Anna Paquin, ’The Piano’ (1993)

Age: 11
Nomination: Best Supporting Actress
The second-youngest Oscar-winner in history, after Tatum, is the adorable Ms. Paquin, who captured a mystifying quality quite rare in child performances. She plays the daughter of a mute Scotswoman (Holly Hunter) who only communicates through her piano, and their experiences living under a stifling New Zealand frontiersman. After a few mid-level films, her career caught fire again with her touching role (get it?) as Rogue in the “X-Men” trilogy. She branched out that southern accent of hers as a telepath with a thing for vampires on the HBO hit “True Blood.”

Haley Joel Osment, ’The Sixth Sense’ (1999)

Age: 11
Nomination: Best Supporting Actor
No disrespect to his memorable turns in “A.I.” or as Forrest Gump Jr., but Haley Joel will (ironically) have “I see dead people” engraved on his tombstone. His eerily mature portrayal of the haunted Cole Sear in M. Night Shyamalan’s sleeper mega-hit made him iconic, and supposedly Steven Spielberg’s choice for Harry Potter. Osment’s last high-profile role was in 2003’s “Secondhand Lions, ” and he’s since dabbled in stagework, videogame voiceovers, and DUIs, but at 22 he’s a long way from “over.” That other former kid actor with three names, Jackie Earle Haley, taught us that you can’t keep a good actor down.

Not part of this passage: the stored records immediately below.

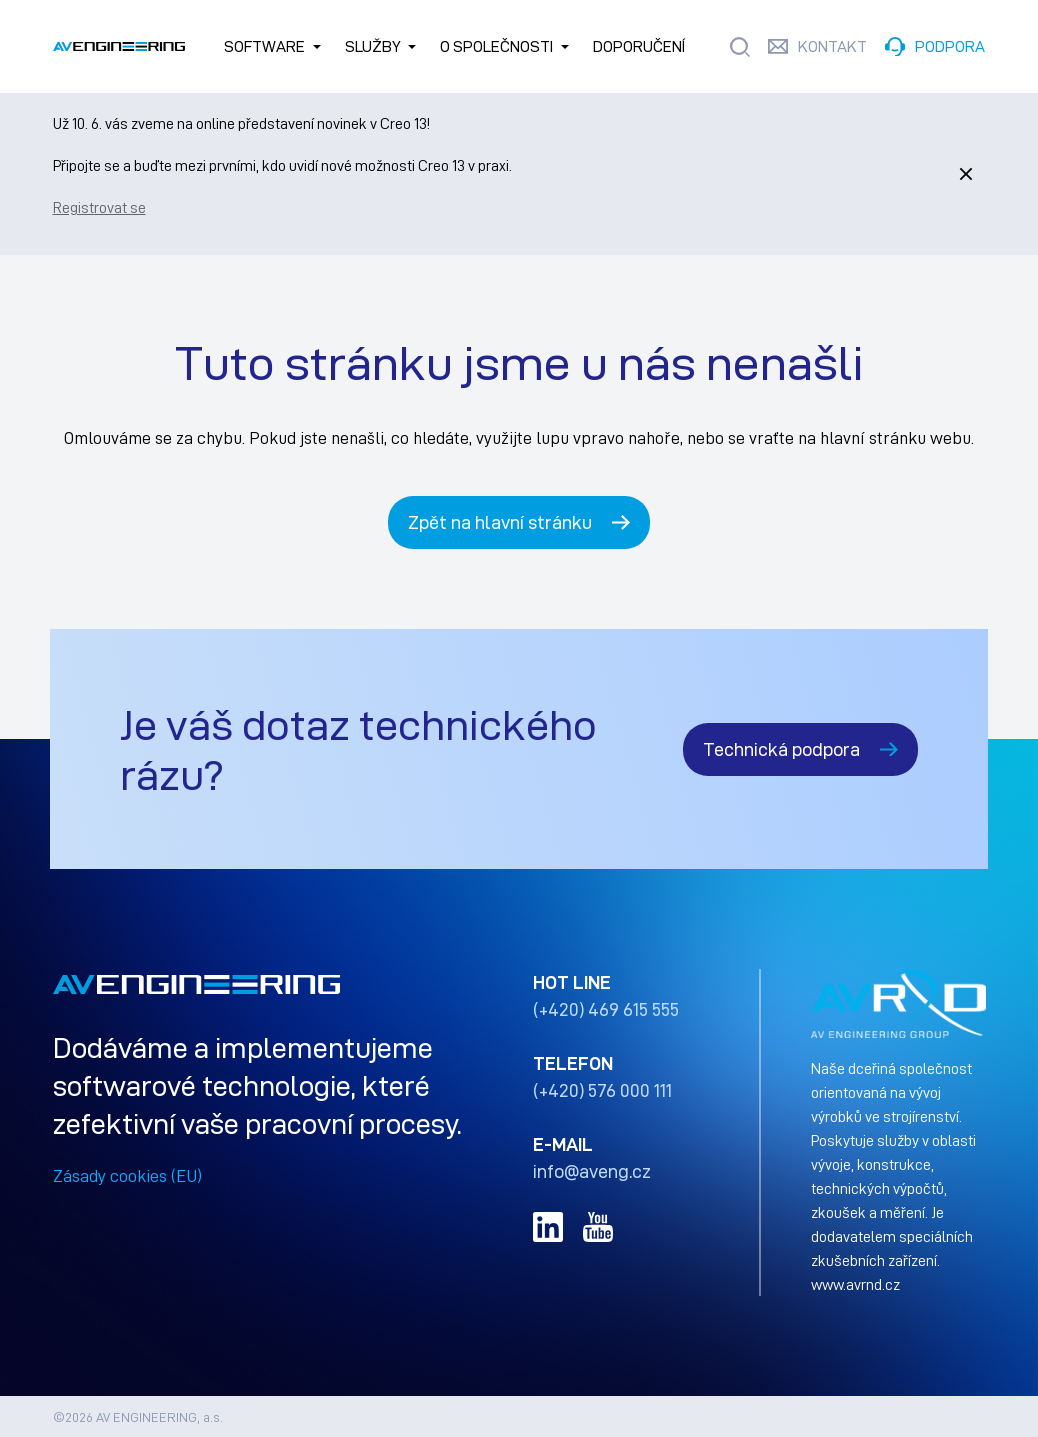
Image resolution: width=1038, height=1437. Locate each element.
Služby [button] (373, 46)
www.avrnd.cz (855, 1284)
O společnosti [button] (496, 46)
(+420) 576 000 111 (602, 1090)
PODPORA (950, 46)
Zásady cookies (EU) (127, 1175)
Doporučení (639, 46)
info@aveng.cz (592, 1171)
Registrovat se (99, 207)
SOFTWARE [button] (264, 46)
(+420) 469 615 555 (606, 1009)
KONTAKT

Brandon De Wilde, ’Shane’ (1953)

Age: 11
Nomination: Best Supporting Actor
The Justin Bieber of his day, De Wilde was a multi-talented prodigy whose Oscar-nominated turn in the Alan Ladd western “Shane” cemented his teen idoldom, making him a mainstay in Disney productions and the star of his own sitcom. He then set about triumphing on the stage, screen, Broadway, and as a musician, befriending superstars like Paul McCartney and Gram Parsons. Tragically, in 1972 his life was cut short by an auto accident and he died at the age of 30.